"Esa noche había en el aire un olor a tiempo. Tomás sonrió. La idea era divertida. ¿Qué olor tenía el tiempo? El olor del polvo, los relojes, la gente. ¿Y qué sonido tenía el tiempo? Un sonido de agua en una cueva y unas voces que lloraban y una voz muy triste, y unas gotas sucias que caen sobre tapas de cajas vacías, y un sonido de lluvia. Y aún más, ¿a qué se parecía el tiempo? El tiempo se parecía a la nieve que cae calladamente en una habitación negra, a una película muda en un viejo cine, a cien millones de rostros que descienden como globos de Año Nuevo, bajando y bajando hacia la nada. Así era cómo olía el tiempo, cómo sonaba y qué parecía. Y esta noche (y Tomás sacó una mano al viento fuera de la camioneta), esta noche casi se podía tocar el tiempo" (Ray Bradbury).
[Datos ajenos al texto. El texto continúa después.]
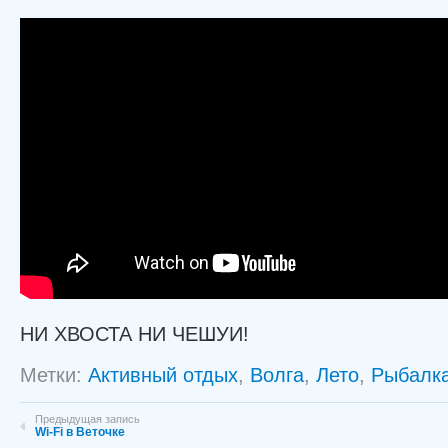
НИ ХВОСТА НИ ЧЕШУИ!
Метки:
Активный отдых
,
Волга
,
Лето
,
Рыбалк
Предыдущая запись
Wi-Fi в Веточке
En la ficción literaria de Proust la identidad (somos tiempo, somos memoria, es la creencia) se despliega en las imágenes de los sentidos más primarios, el olor, el sabor, que activan la memoria involuntaria del recuerdo. En la ciencia ficción de Ray Bradbury, en sus inolvidables Crónicas marcianas, se puede pensar en imágenes poliestéticas lo que no logró la filosofía en conceptos: el tiempo. Recordemos el tópico agustiniano: "¿Qué es, pues, el tiempo? Si nadie me lo pregunta, lo sé; pero si quiero explicárselo al que me lo pregunta, no lo sé". Hay otro tipo de saber, el del gusto, olor y sabor.
En la película Border (2018) de Ali Abbasi se plantea la pregunta: "¿Se pueden oler los sentimientos?". Interesante pregunta en una época en que todo se vuelve hablar de emociones, no tanto de sentimientos. La ayudante de policía de aduanas Tina es capaz de hacerlo, oler los sentimientos de culpa, vergüenza, rabia, que se esconden tras la aparente ausencia corporal de emociones.
En la ciencia ficción las películas ochenteras planteaban el problema de la identidad humana, primero en hacendosos robots y luego en atormentados replicantes que ya habían dejado atrás la inteligencia artificial y emocional. Unos querían ser humanos, como el hombre bicentenario y otros se preguntaban que para qué ser humano como la mayor Kusanagi (la de la película, no la infame serie). A caballo entre el transhumanismo y poshumanismo (a veces son lo mismo) la pregunta esencialista ombliguera, qué es un ser humano, hizo las delicias de las tecnologías del yo, ahora de capa caída. ¿Se acuerda alguien de cuando se hablaba de cyborgs? Bueno, sí, en la entrañable película de "mamá, creo que soy un cyborg".
Border es el regreso a lo elemental, a la tierra húmeda del bosque y al cuerpo de recuerdo mutilado; nos sitúa en la frontera como límite de la pregunta por la identidad y diferencia en formato esencialista: es una pregunta grotesca según el director. Los dos personajes centrales parecen escapados de La isla del doctor Moreau. Y la estética de las imágenes se acoge a esa categoría: parajes sublimes que albergan escena sórdida de sexo en la que se intercambian burdamente géneros como en el bioarte trans; asepsia funcionarial en las instalaciones de aduanas y vulgaridad cotidiana en la vivienda que comparte Tina con un gorrón; proteger y servir con caso de pedofilia y bebé escapado de Cabeza borradora que acabará en retoño de Shrek; gestos de extrema fisicidad revolcándose en la tierra, acariciando el musgo pero degustando los gusanos del bosque; correr, bañarse desnudos, gritar de placer por la (esa) vida, amor entre gruñidos.
Siente el amor de la madre Gea venteando los efluvios de lo elemental, pero también el rechazo de los (otros) seres humanos. Son las oscilaciones propias de los seres ENTRE que solo desean ser aceptados y no pasan de adoptados temporalmente. La identidad no es una cuestión ontológica como se ha fantaseado sino un asunto puramente social: ellos hacen sentir diferentes, con la mirada, con la exclusión, con el maltrato. La identidad no es una cuestión de ser sino de trato. ¿Somos como nos (bien)(mal) tratan? Aquí lo binario en las respuestas al uso deja paso a la complejidad de la película y sus imágenes.